Identification and development of biomarkers for a specific immune response to L-BLP25, an antigen-specific cancer immunotherapy

Identification and development of biomarkers for a specific immune response to L-BLP25, an antigen-specific cancer immunotherapy

L-BLP25/Tecemotide (formerly also known as Stimuvax) is an antigen-specific cancer immunotherapy which is designed to stimulate a cellular immune response against the tumor antigen MUC1. In addition to clear signs of its clinical efficacy in lung cancer (NSCLC), to date there is still no reliable parameter to select patients who may benefit from treatment with L-BLP25, or a marker that predicts efficiency of the substance. In a Phase II clinical trial (“LICC” trial) being conducted by the University Medical Centre Mainz/Germany, the efficacy and safety of L-BLP25 is being investigated in patients with colorectal cancer after resection of liver metastases. In the current project, tumor and blood samples of subjects from this trial will be examined, with the aim of identifying biomarkers for L-BLP25. With its existing first-class expertise, the leading-edge cluster creates ideal conditions for explaining the mechanism of action of L-BLP25 and of identifying candidates for predictive biomarkers.

The search strategy for biomarkers encompasses seven complementary approaches. Since activation of MUC1-specific cytotoxic T-cells in patients after immunization with L-BLP25 is a critical step in the therapeutic approach, the presence of MUC1-specific T-cells in the blood is being analyzed by use of ELISpot assays. The immune suppression frequently exerted by tumors is studied by analyzing the phenotypes and frequency of MDSC (myeloid-derived suppressor cells) and regulatory T-cells in the blood as well as the presence of MDSC-effector-signal-pathways.
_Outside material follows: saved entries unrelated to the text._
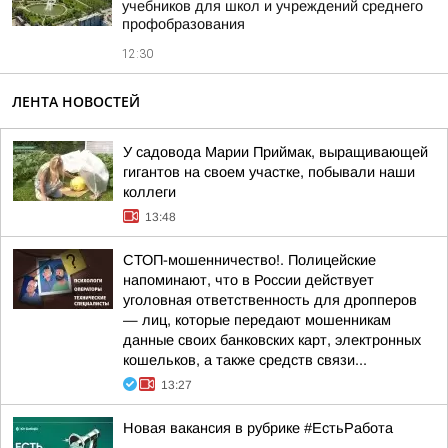
учебников для школ и учреждений среднего
профобразования
12:30
ЛЕНТА НОВОСТЕЙ
У садовода Марии Приймак, выращивающей
гигантов на своем участке, побывали наши
коллеги
13:48
СТОП-мошенничество!. Полицейские
напоминают, что в России действует
уголовная ответственность для дропперов
— лиц, которые передают мошенникам
данные своих банковских карт, электронных
кошельков, а также средств связи...
13:27
Новая вакансия в рубрике #ЕстьРабота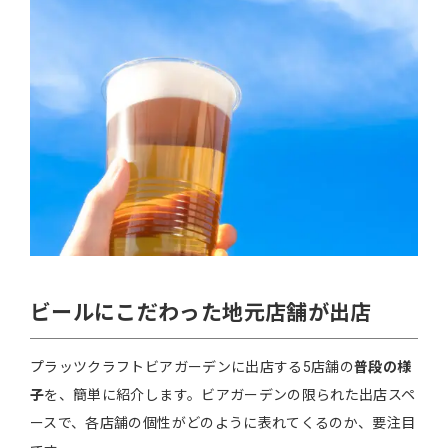
ビールにこだわった地元店舗が出店
プラッツクラフトビアガーデンに出店する5店舗の
普段の様
子
を、簡単に紹介します。ビアガーデンの限られた出店スペ
ースで、各店舗の個性がどのように表れてくるのか、要注目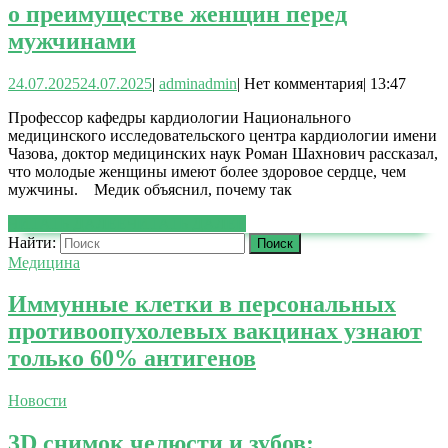
о преимуществе женщин перед
мужчинами
24.07.2025
24.07.2025
|
admin
admin
|
Нет комментария
|
13:47
Профессор кафедры кардиологии Национального
медицинского исследовательского центра кардиологии имени
Чазова, доктор медицинских наук Роман Шахнович рассказал,
что молодые женщины имеют более здоровое сердце, чем
мужчины. Медик объяснил, почему так
ЧИТАТЬ ДАЛЕЕ
ЧИТАТЬ ДАЛЕЕ
Найти:
Медицина
Иммунные клетки в персональных
противоопухолевых вакцинах узнают
только 60% антигенов
Новости
3D снимок челюсти и зубов: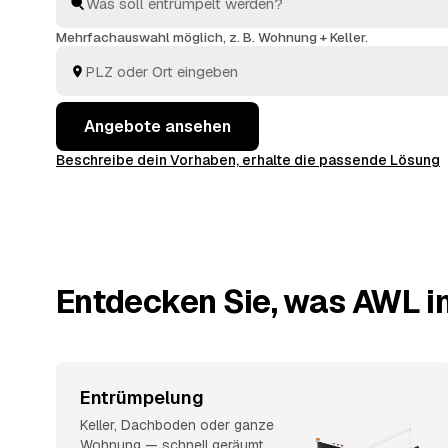
werden auf die Kosten angerechnet, sodass Sie die
besenrein übergeben. Die Angebote aus Aschaffenb
Mehrfachauswahl möglich, z. B. Wohnung + Keller.
Babenhausen
liegen Ihnen gebündelt vor, ohne dass S
herumtelefonieren.
Angebote ansehen
Beschreibe dein Vorhaben, erhalte die passende Lösung
Entdecken Sie, was AWL in
Entrümpelung
Keller, Dachboden oder ganze
Wohnung — schnell geräumt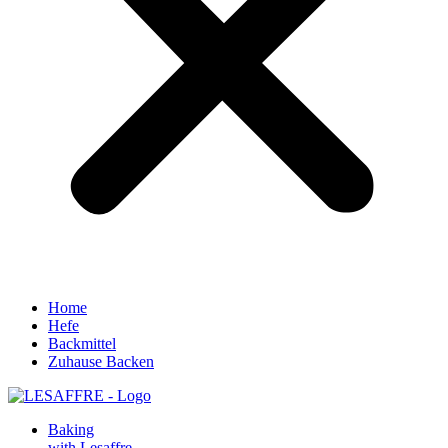
Home
Hefe
Backmittel
Zuhause Backen
Baking
with Lesaffre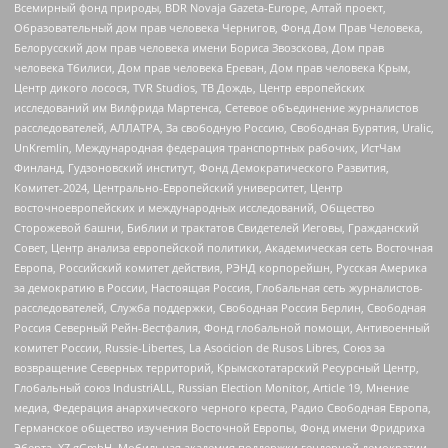
Всемирный фонд природы, BDR Novaja Gazeta-Europe, Алтай проект,
Образовательный дом прав человека Чернигов, Фонд Дом Прав Человека,
Белорусский дом прав человека имени Бориса Звозскова, Дом прав
человека Тбилиси, Дом прав человека Ереван, Дом прав человека Крым,
Центр дикого лосося, TVR Studios, ТВ Дождь, Центр европейских
исследований им Вилфрида Мартенса, Сетевое объединение журналистов
расследователей, АЛЛАТРА, За свободную Россию, Свободная Бурятия, Uralic,
UnKremlin, Международная федерация транспортных рабочих, ИстЧам
Финланд, Гудзоновский институт, Фонд Демократического Развития,
Комитет-2024, Центрально-Европейский университет, Центр
восточноевропейских и международных исследований, Общество
Сторожевой башни, Библии и трактатов Свидетелей Иеговы, Гражданский
Совет, Центр анализа европейской политики, Академическая сеть Восточная
Европа, Российский комитет действия, РЭНД корпорейшн, Русская Америка
за демократию в России, Настоящая Россия, Глобальная сеть журналистов-
расследователей, Служба поддержки, Свободная Россия Берлин, Свободная
Россия Северный Рейн-Вестфалия, Фонд глобальной помощи, Антивоенный
комитет России, Russie-Libertes, La Asocicion de Rusos Libres, Союз за
возвращение Северных территорий, Крымскотатарский Ресурсный Центр,
Глобальный союз IndustriALL, Russian Election Monitor, Article 19, Мнение
медиа, Федерация анархического черного креста, Радио Свободная Европа,
Германское общество изучения Восточной Европы, Фонд имени Фридриха
Эберта, XZ gGmbH, Мобильная академия поддержки гендерной демократии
Auto-antibody signatures in plasma, micro-RNA-patterns in tumors and plasma, and presence of DNA-mutations/variations in patients’ tumors are also important candidates for biomarkers that are being investigated. In addition, the infiltration of tumor tissue by cells of the immune system may be crucial for the effectiveness of L-BLP25 and is thus being studied. The expression of MUC1 in the tumor and differences in cytokine/chemokine levels in the blood may also turn out to be relevant biomarkers.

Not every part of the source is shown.